Decompression sickness (DCS) is caused by circulating bubbles of inert gas in blood and tissues resulting from supersaturation during decompression. As exercise may increase the production of bubbles due to mechanical movement of body structures, intense physical exercise before diving has long been considered an additional risk factor for DCS.¹ Recently, several studies have indicated that this notion needs updating. It has been reported that exercise training weeks before dives could reduce the incidence of neurological DCS in pigs² and rats.³ Doppler-detected venous gas emboli (VGE) are widely used as an indicator of decompression stress in man.
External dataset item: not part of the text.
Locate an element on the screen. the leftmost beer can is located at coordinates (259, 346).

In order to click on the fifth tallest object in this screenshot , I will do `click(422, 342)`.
Although bubbles are frequent after symptom-free dives, the occurrence of many bubbles is clearly linked to a high risk of DCS.⁴ It has been demonstrated that aerobically trained runners seemed to be at lower risk for venous bubbling than sedentary participants.⁵ Moreover, recent studies in rats have shown that a single bout of high-intensity exercise 20 h before a simulated dive reduced bubble formation and prevented death, with no effect at any other time—that is 48, 10, 5 and 0.5 h before the dive.^6,7 A human study supported these animal data, in which 12 divers performed a single bout of submaximal aerobic exercise 24 h before a simulated dive.⁸ It is speculated that the main mechanism of exercise-induced suppression of bubble formation could be related to nitric oxide (NO) production.^6,9 However, it is not clear why this effect could be seen only within a window approximately 24 h before the dive. In fact, we have previously shown in a study of 16 divers that a short pre-dive latency with a submaximal exercise performed 2 h before a simulated dive can also be protective.¹⁰ This work aims to confirm the previous study with a well-calibrated exercise. After reviewing the current hypothesis, this report is the first to suggest that haemodynamic changes and moderate dehydration induced by a pre-dive exercise might influence inert gas load and bubble formation.

PARTICIPANTS AND METHODS

Study population

Sixteen trained military divers, aged 27–39 years (mean (SD) age 33.6 (3.7) years), were included. All the participants were experienced divers having performed 100–3000 dives. Their body mass index varied between 21 and 27.1 kg/m. None of them had experienced DCS in the past. All experimental procedures were conducted in accordance with the Declaration of Helsinki, and were approved by the ethics committee of the University of Marseille (CCPPRB Marseille 1), Marseille, France. Each level of the study and pertaining potential risks were explained to the participants in detail, and all gave written informed consent before the experiment.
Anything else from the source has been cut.